Unresolved : Release in which this issue/RFE will be addressed.
Resolved: Release in which this issue/RFE has been resolved.
Fixed : Release in which this issue/RFE has been fixed. The release containing this fix may be available for download as an Early Access Release or a General Availability Release.

To download the current JDK release, click here.
8u40Fixed 9 b12Fixed
When -XX:+ParallelRefProcEnabled is active and run in debug mode G1 crashes with

Internal Error at g1CollectedHeap.hpp:1823, pid=30589, tid=139755213526784
assert(_priority_buffer[pr]->is_retired()) failed: alloc buffers should all retire at this point.

Do you want to debug the problem?

To debug, run 'gdb /proc/30589/exe 30589'; then switch to thread 139755213526784 (0x00007f1b4bdb9700)
Enter 'yes' to launch gdb automatically (PATH must include gdb)
Otherwise, press RETURN to abort...

during reference processing.

The problem is that after soft reference processing, the allocation buffers are not retired. Unknown impact on product mode, but the possibility of heap "corruption" as the remainders of the allocation buffers are not filled with dummy objects (I think).

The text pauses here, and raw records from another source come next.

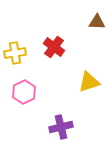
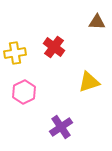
purple cross: rotated 20 degrees counterclockwise
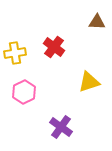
purple cross: rotated 20 degrees counterclockwise
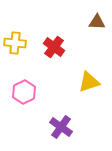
yellow cross: moved 10 px up; rotated 15 degrees clockwise
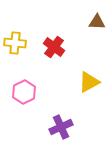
yellow triangle: rotated 10 degrees counterclockwise
purple cross: rotated 30 degrees clockwise
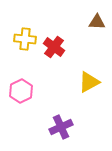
yellow cross: moved 10 px right, 4 px up
pink hexagon: moved 3 px left, 1 px up
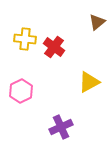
brown triangle: rotated 42 degrees counterclockwise
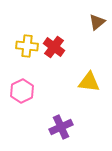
yellow cross: moved 2 px right, 7 px down
yellow triangle: rotated 35 degrees clockwise
pink hexagon: moved 1 px right
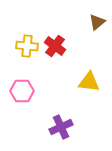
red cross: moved 1 px right, 1 px up
pink hexagon: rotated 25 degrees clockwise
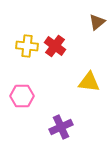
pink hexagon: moved 5 px down
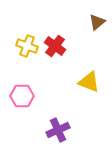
yellow cross: rotated 15 degrees clockwise
yellow triangle: rotated 15 degrees clockwise
purple cross: moved 3 px left, 3 px down
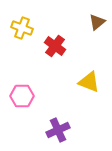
yellow cross: moved 5 px left, 18 px up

I think this issue has been in since G1 supports reference processing during STW pauses (r2720, bug#6484982)

Patch attached.

Preliminary ILW: impact H (assertion failure), likelhood L (needs debug build), workaround M (disable the given switch) -> would be P3, but this only occurs with a debug build, and there have been successful runs without problems on large applications with product builds, so P4 for now
noreg-other justification: proper retirement of the allocation buffers is checked by the code at all times now.

Release team: Approved for deferral.

SQE is OK to defer. Hanging 8-SQE-OK.

8-defer-request justification: - tried to reproduce any issue on a product build choosing settings that stresses this code did not yield any crash (e.g. with full verification); there is no suspicion that any of the existing failures is due to that issue. It seems that this is either an overzealous assert or the problem cannot be triggered because other code prevents triggering it. - while there is a fix for this particular assert (attached), above testing showed that finding a situation and writing a reproducer that shows the fix for the issue will take a considerable time (or is simply impossible since other code hides this issue). - the crash/assertion occurs only on a debug build and -XX:+ParallelRefProcEnabled. ParallelRefProcEnabled is disabled by default, so you need to explicitly enable it in a debug build. - workaround (if there is an issue) is simple by not using a debug build and not enabling ParallelRefProcEnabled; note that enabling ParallelRefProcEnabled on most benchmarks decreases performance (see JDK-7068229 for some numbers) so there is low incentive to enable it.

ILW is as Thomas states HLM and after discussions with SQE we decided to follow the guidelines and make it P3 for now.